In such a complex environment, it would be unfair to blame the foreign student decline solely upon heightened national security measures. Moreover, some regions of the world that seem to be sending fewer graduate students to this country are not primary targets of increased surveillance and visa restriction. Perhaps the most that can be said with confidence is that some part of a deeply disturbing trend may fairly be attributed to current limitations on access, and to a less receptive climate for foreign academic visitors.
There are some modestly promising signs that persistent pleas from the academic community are being heard. In late July, the Citizenship and Immigration Service (a unit within Homeland Security) granted an extension or grace period so that student visa-holders could remain within the U.S. for a month or two while awaiting renewal or extension of work visas. Previously-even before September 11, 2001-when the supply of such visas was exhausted before the end of the academic year, visitors had to return home and await the issuance of a new batch of work permits.
On the very same day, SEVIS announced increased staff support and 24-hour availability, among other measures designed to expedite visa processing during the summer. At the end of August, Homeland Security announced it was seriously considering extending security clearances to foreign students and scholars for the duration of their academic program or teaching appointment. Because current clearances are valid for only one year, regardless of the length of the academic commitment, such a change would markedly improve the experience of many visitors, and would sharply reduce visa delays. Since this was a dispensation for which higher education groups had been pressing for some time, the announcement was applauded in the university world.
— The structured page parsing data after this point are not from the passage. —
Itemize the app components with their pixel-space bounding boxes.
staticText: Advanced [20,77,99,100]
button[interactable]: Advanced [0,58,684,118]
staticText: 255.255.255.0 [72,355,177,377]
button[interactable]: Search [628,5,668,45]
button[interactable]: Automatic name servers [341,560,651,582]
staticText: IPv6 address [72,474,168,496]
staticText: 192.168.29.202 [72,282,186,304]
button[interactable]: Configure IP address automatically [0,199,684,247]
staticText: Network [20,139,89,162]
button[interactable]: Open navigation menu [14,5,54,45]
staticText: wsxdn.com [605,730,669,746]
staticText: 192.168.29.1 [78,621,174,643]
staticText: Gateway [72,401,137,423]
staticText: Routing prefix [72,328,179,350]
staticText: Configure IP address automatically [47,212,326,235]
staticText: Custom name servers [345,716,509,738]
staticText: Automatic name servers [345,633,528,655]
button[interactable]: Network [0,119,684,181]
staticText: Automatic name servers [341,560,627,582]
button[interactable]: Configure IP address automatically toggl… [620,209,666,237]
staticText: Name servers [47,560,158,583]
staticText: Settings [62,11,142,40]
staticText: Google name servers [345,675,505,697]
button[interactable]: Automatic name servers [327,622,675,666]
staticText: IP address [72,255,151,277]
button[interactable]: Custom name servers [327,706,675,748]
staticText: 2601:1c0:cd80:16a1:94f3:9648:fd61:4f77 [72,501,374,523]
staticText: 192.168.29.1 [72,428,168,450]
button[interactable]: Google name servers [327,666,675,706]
A curious irony brings us full circle. This welcome change coincided almost to the day with news that the State Department had canceled the visa of Professor Tariq Ramadan, a distinguished Muslim scholar who was about to assume a senior faculty position at the University of Notre Dame. Although the reasons for this action remain obscure, The Department of Homeland Security apparently found Ramadan to be a "person of prominence" whose admission to the U.S. could be barred under a law that targets visitors deemed likely to "engage after entry in terrorist activity."
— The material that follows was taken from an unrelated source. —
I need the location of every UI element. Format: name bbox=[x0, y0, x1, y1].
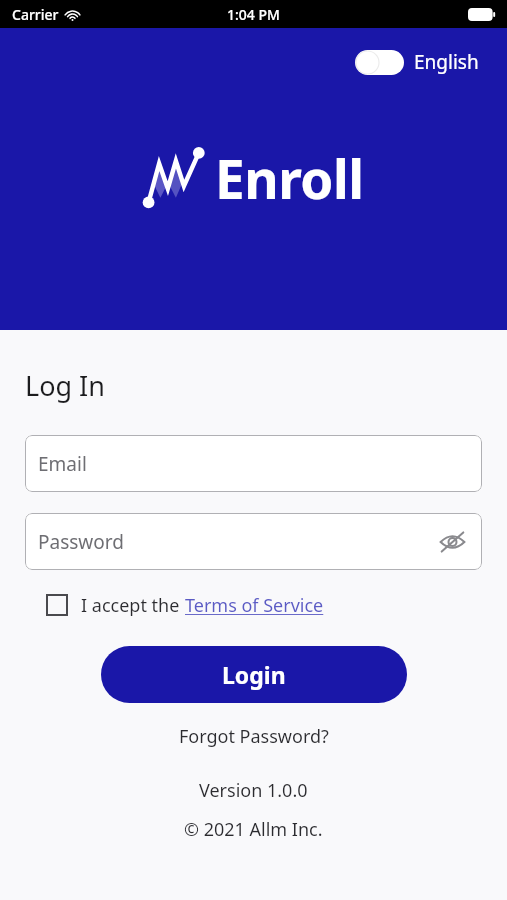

The evident basis for such a harsh judgment seems to be Ramadan's widely expressed hostility toward Israel, and his association with outspoken Islamic critics of U.S. policy in the Middle East. Such unexplained hostility toward a senior foreign scholar could well undermine the modest gains that have recently occurred, and might further depress the flow of foreign graduate students who so enhance the quality of our academic programs and our institutions.
Robert M. O'Neil is a professor of law at the University of Virginia School of Law and director of the Thomas Jefferson Center for the Protection of Free Expression.